Months of the testimony by the latter to then high-ranking prosecutor Eleni Touloupaki and her associates implicated 10 top political figures as recipients of bribes and kickbacks by Novartis’ Greek subsidiary – including care-taker prime minister serving for a very brief period. All of the latter were deemed as opponents or perceived rivals of the then SYRIZA government.

After years of investigation, punctuated by illegal leaks of witnesses’ testimony to select journalists and pro-SYRIZA media, Touloupaki was forced to shelve all 10 investigations of the political figures.

Meanwhile, an investigation by the US Justice Department yielded a massive 345-million-dollar fine against Novartis AG for a “…scheme to bribe employees of state-owned and state-controlled hospitals and clinics in Greece and to falsely record improper payments relating to the corrupt scheme and similar conduct”.

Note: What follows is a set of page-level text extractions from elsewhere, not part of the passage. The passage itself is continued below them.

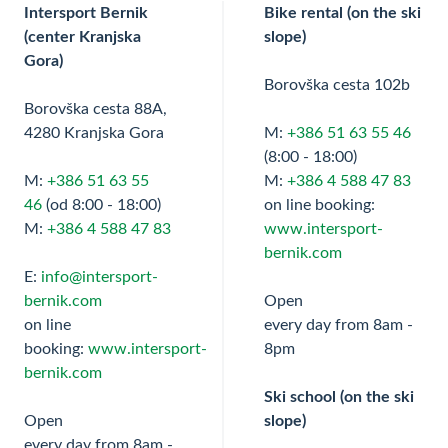
Intersport Bernik
Bike rental (on the ski
(center Kranjska
slope)
Gora)
Borovška cesta 102b
Borovška cesta 88A,
4280 Kranjska Gora
M:
+386 51 63 55 46
(8:00 - 18:00)
M:
+386 51 63 55
M:
+386 4 588 47 83
46
(od 8:00 - 18:00)
on line booking:
M:
+386 4 588 47 83
www.intersport-
bernik.com
E:
info@intersport-
bernik.com
Open
on line
every day from 8am -
booking:
www.intersport-
8pm
bernik.com
Ski school (on the ski
Open
slope)
every day from 8am -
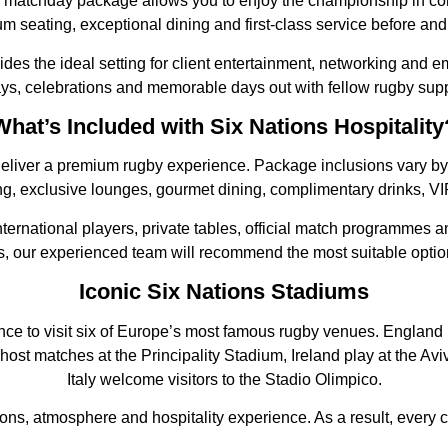
matchday package allows you to enjoy the championship in comf
m seating, exceptional dining and first-class service before and 
des the ideal setting for client entertainment, networking and e
ays, celebrations and memorable days out with fellow rugby supp
What’s Included with Six Nations Hospitality
eliver a premium rugby experience. Package inclusions vary by s
g, exclusive lounges, gourmet dining, complimentary drinks, VIP
ternational players, private tables, official match programmes 
nds, our experienced team will recommend the most suitable optio
Iconic Six Nations Stadiums
ance to visit six of Europe’s most famous rugby venues. Englan
host matches at the Principality Stadium, Ireland play at the A
Italy welcome visitors to the Stadio Olimpico.
tions, atmosphere and hospitality experience. As a result, ever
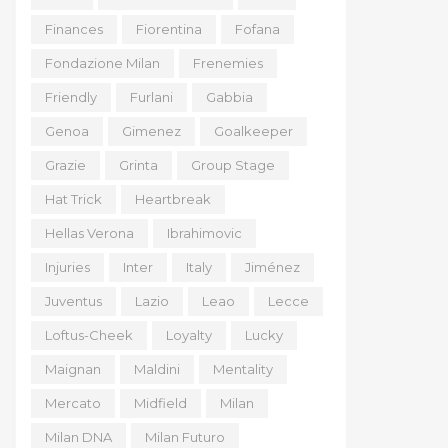
Finances
Fiorentina
Fofana
Fondazione Milan
Frenemies
Friendly
Furlani
Gabbia
Genoa
Gimenez
Goalkeeper
Grazie
Grinta
Group Stage
Hat Trick
Heartbreak
Hellas Verona
Ibrahimovic
Injuries
Inter
Italy
Jiménez
Juventus
Lazio
Leao
Lecce
Loftus-Cheek
Loyalty
Lucky
Maignan
Maldini
Mentality
Mercato
Midfield
Milan
Milan DNA
Milan Futuro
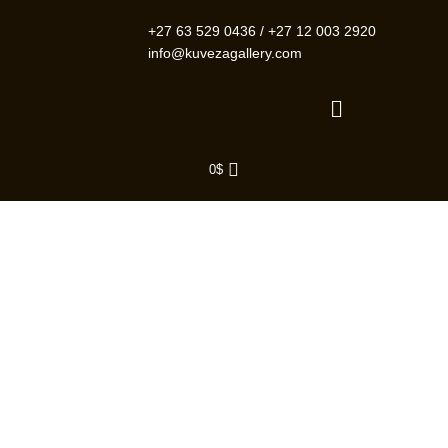
Skip
to
+27 63 529 0436
/
+27 12 003 2920
content
info@kuvezagallery.com
Menu
0
$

Touloupaki and her associates failed to bring even one indictment against an employee of state-owned and state-controlled hospitals and clinics in Greece.

The resurfaced Novartis case also comes in light of this week’s statements by former PM Antonis Samaras and former health minister Andreas Loverdos demanding that the identities of the three “protected witnesses” in Greece be publicized.